Plastic bottles can be made from a variety of thermoplastic resins. Each resin contains properties which complement its end use. The popular resins from which bottles are molded are: the Polyolefins (LDPE, HDPE, PP, etc.); Vinyl (PVC); Polyester (PET and PETG); and Styrenics (PS and SAN).
The untreated surface of bottles manufactured from Polyolefins does not attract and hold inks, adhesives, decorative, or protective coatings. The surface must be altered to make it receptive to labeling or decorating.
The surface can be altered to obtain bonding of adhesive or other decorative materials by treating it with a flame or electronically via Corona-Discharge. The treatment methods only modify an extremely thin layer of the surface. Non-Polyolefins (PVC, PET, PETG, PS, and SAN) do not need to be treated for bonding or adhesion.
Flame Treating is the most commonly used means of rendering a molded bottle surface receptive to suitable inks, paints, etc. In this method, a hot oxidizing flame (2000 degrees to 5000 degrees) is applied directly to the intended label or decorated area. Both exposure time and burner set up are important to insure good label and decorating adhesion.
Electronic Corona-Discharge Surface Treating may be utilized to make a Polyolefin bottle surface conducive to labeling and decorating. In this method, the bottles are moved through a high-frequency "bombardment" of high voltage sparks.

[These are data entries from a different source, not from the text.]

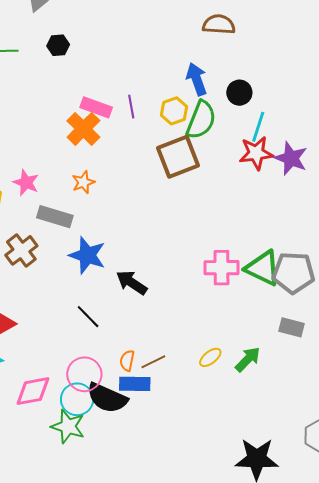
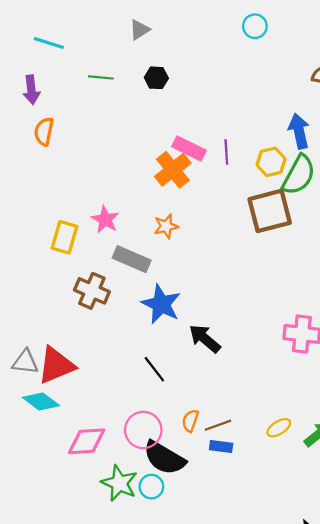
brown cross: (21, 250) -> (92, 291), turned -36
blue rectangle: (135, 384) -> (221, 447), moved, size x0.7
cyan circle: (77, 399) -> (151, 487), moved, size x0.7

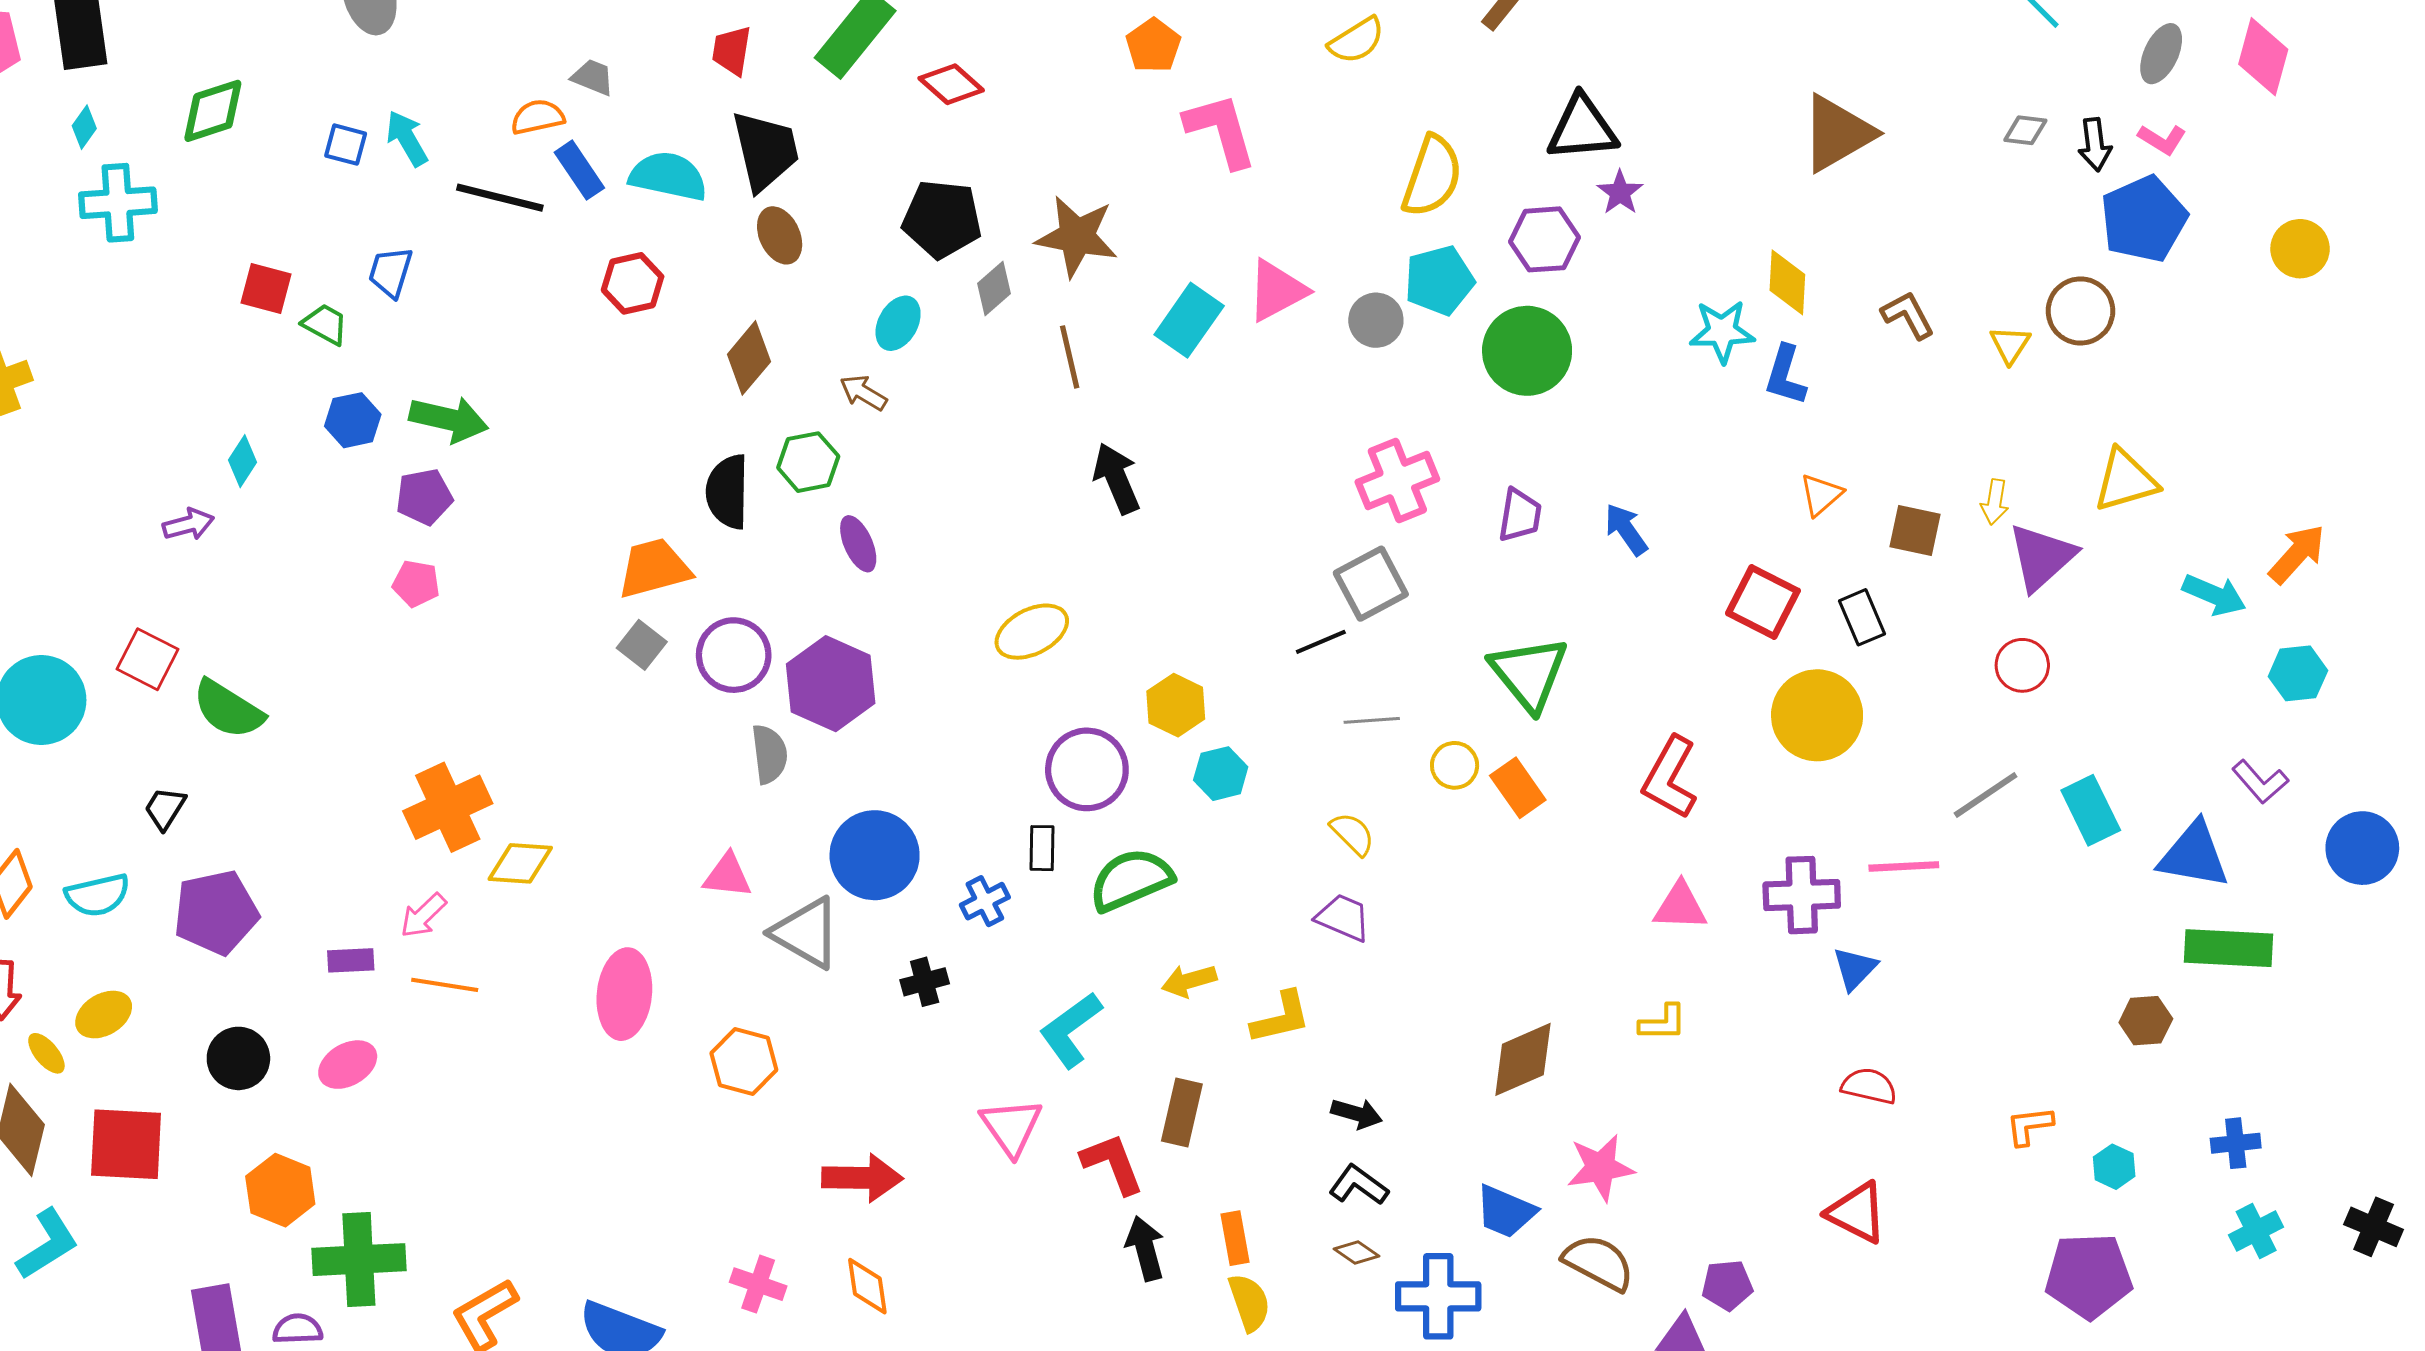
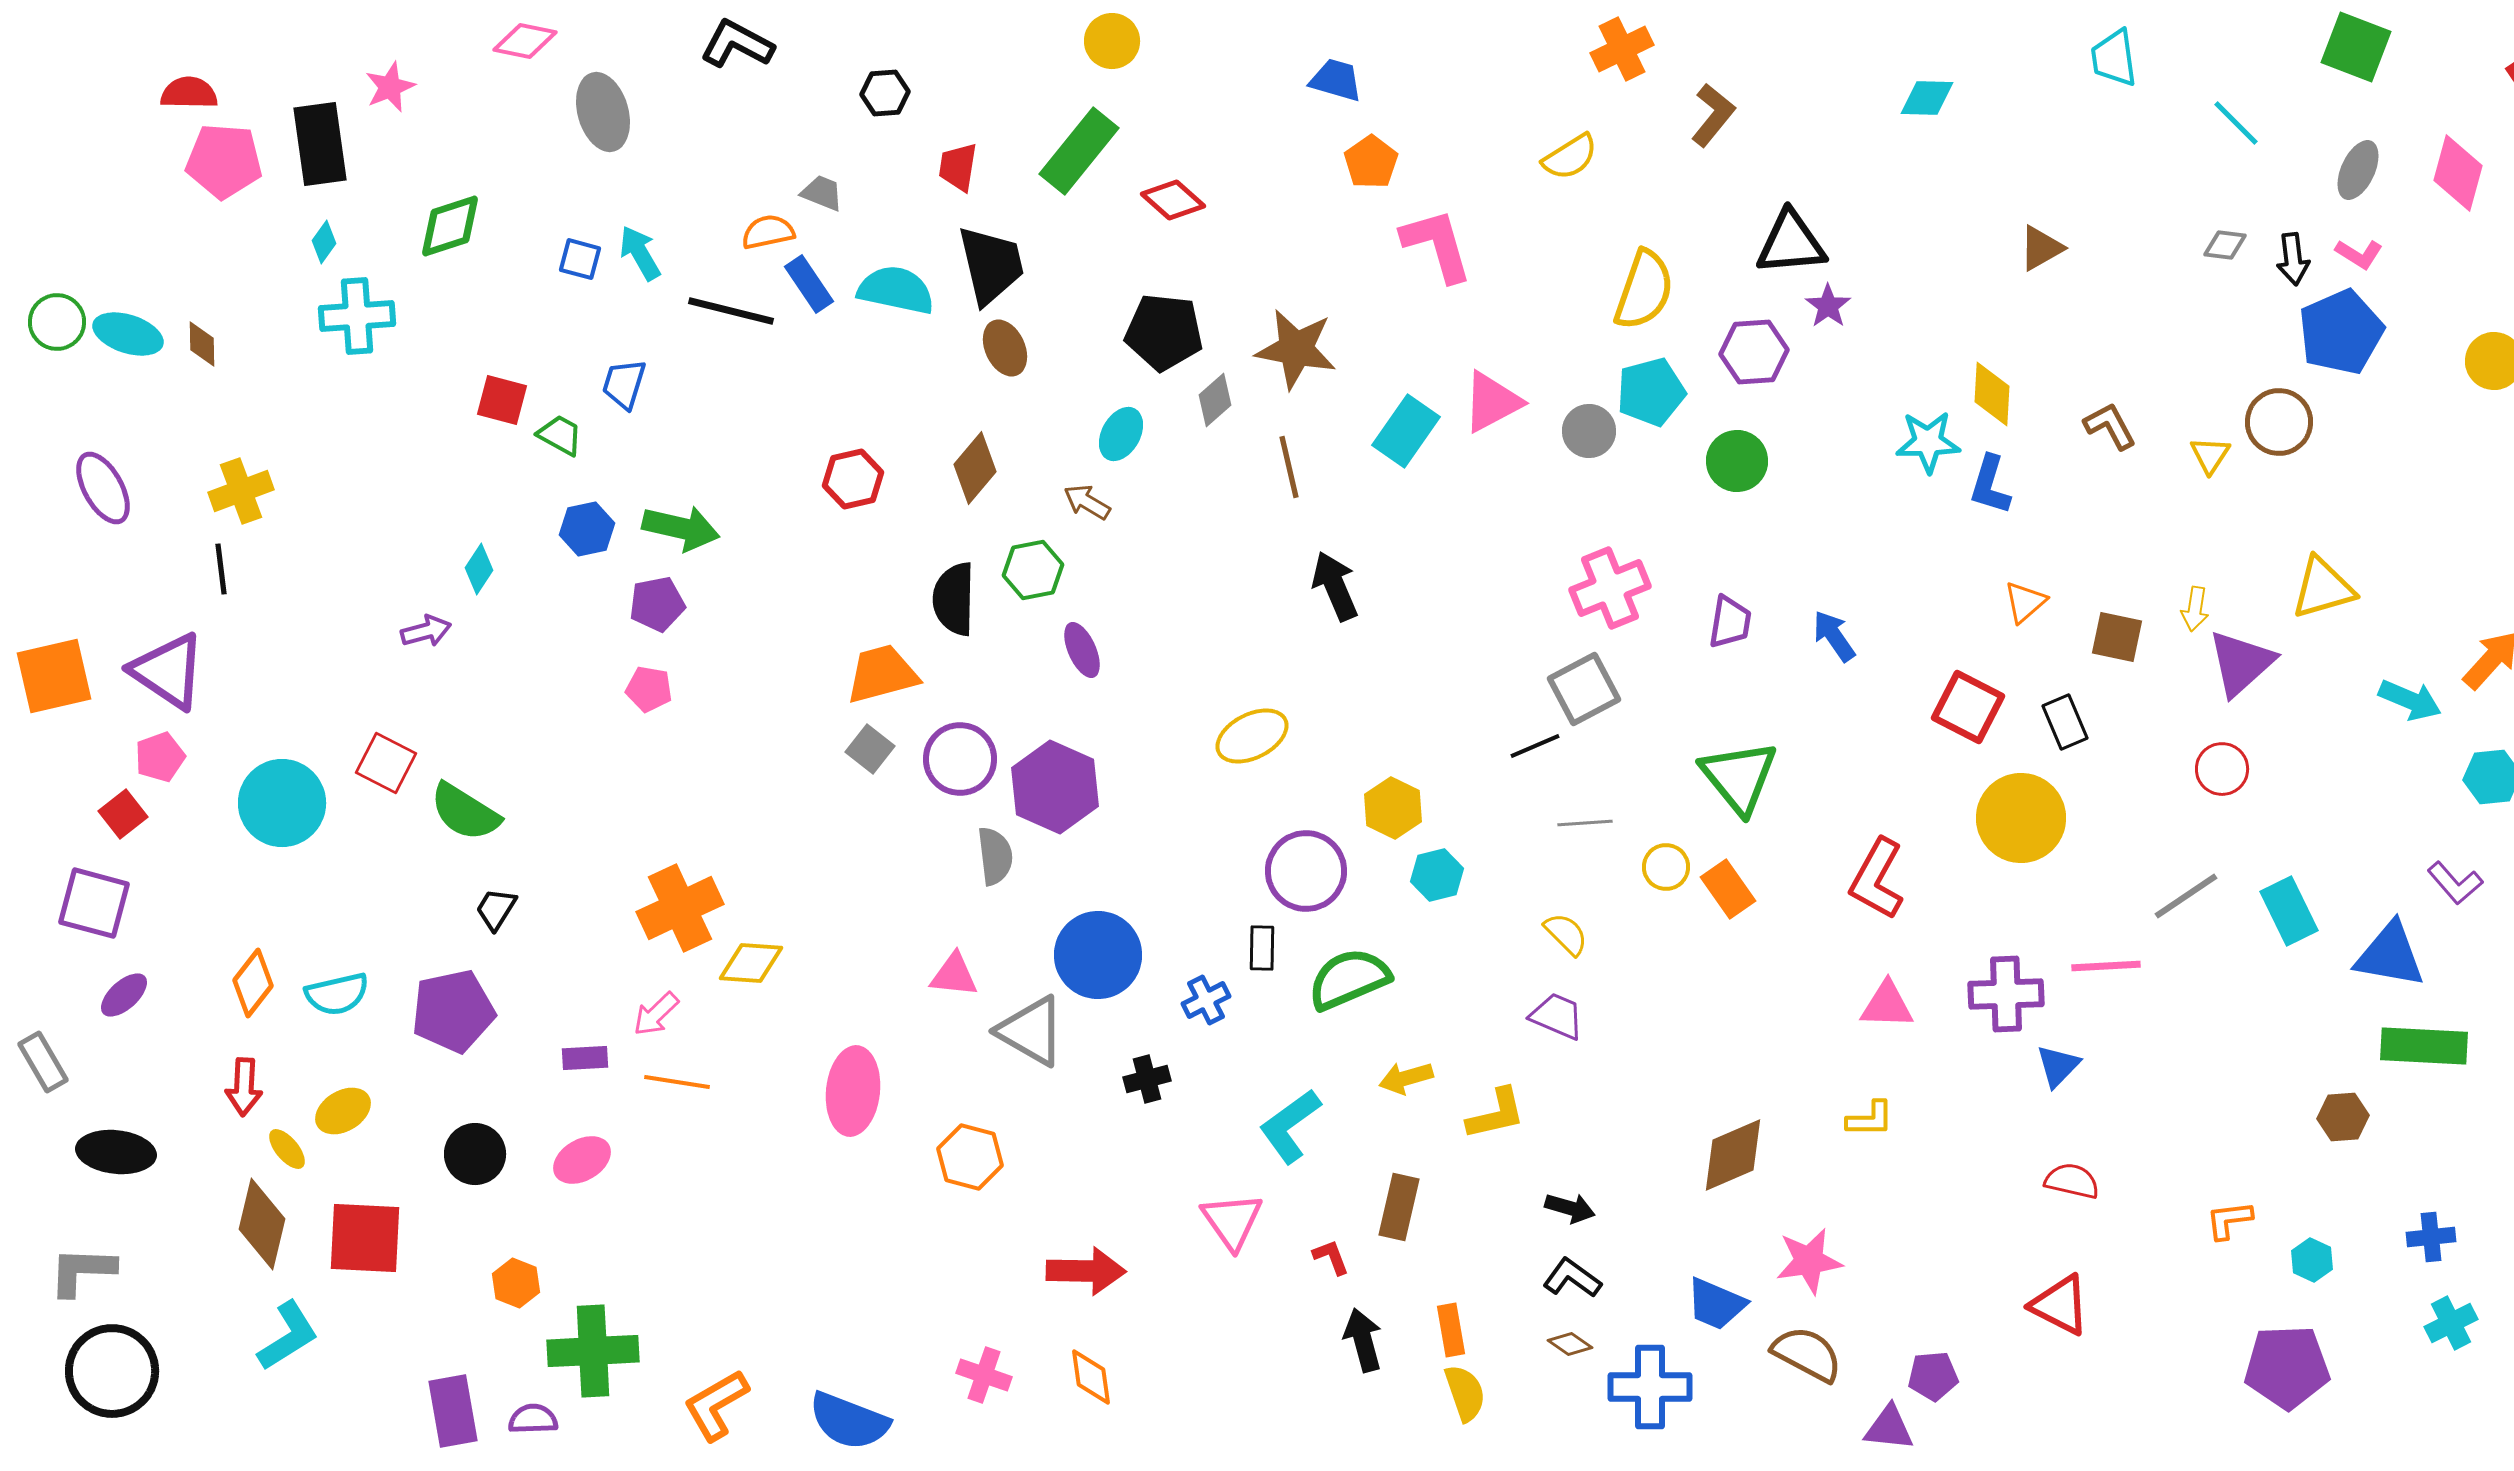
brown triangle: (1837, 133) -> (2041, 248), size x0.6
red hexagon: (633, 283) -> (853, 479), moved
green circle: (1527, 351) -> (1737, 461), size x0.7
black trapezoid: (165, 808) -> (496, 909), moved
red L-shape: (1112, 1164) -> (1331, 1257), size x0.6
orange hexagon: (280, 1190) -> (516, 1283), size x0.7

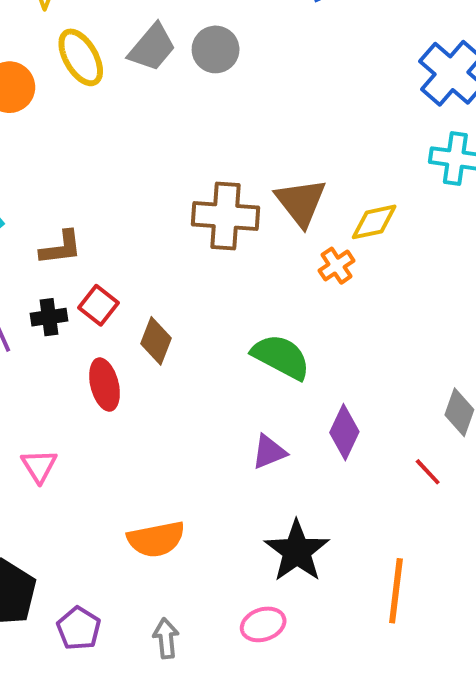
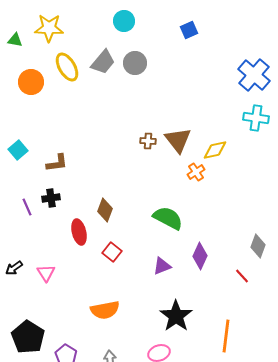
brown cross: (225, 216) -> (148, 141), moved, size x0.5
red square: (99, 305) -> (112, 252), moved

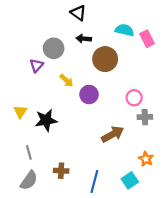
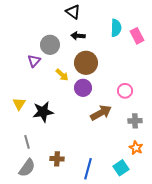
cyan semicircle: (124, 30) -> (116, 28), turned 78
brown circle: (105, 59) -> (86, 63), moved
gray cross: (145, 117) -> (135, 121), moved
brown arrow: (113, 134) -> (101, 113), moved

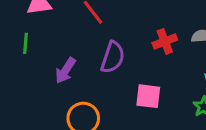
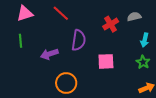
purple arrow: (65, 71) -> (49, 54), turned 48

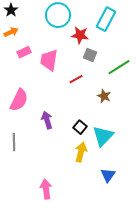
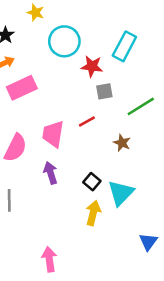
pink rectangle: (24, 52) -> (22, 88), size x1.6
gray square: (90, 55) -> (104, 91), turned -32
pink trapezoid: (49, 60) -> (53, 134), moved
blue triangle: (108, 175) -> (148, 242), moved

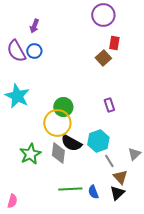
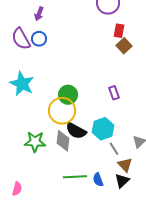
brown square: (103, 58) -> (124, 46), moved
green star: (30, 154) -> (35, 142), turned 30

Fluoro Prep surface enhancement that increases adhesion properties and wetability of plastic, is an application that improves paint and ink adhesion on items ranging from small containers such as mascara tubes to large handle ware packages. The dyne level resulting from this surface enhancement application is as good as or better than that of flame treatment and Corona Discharge methods.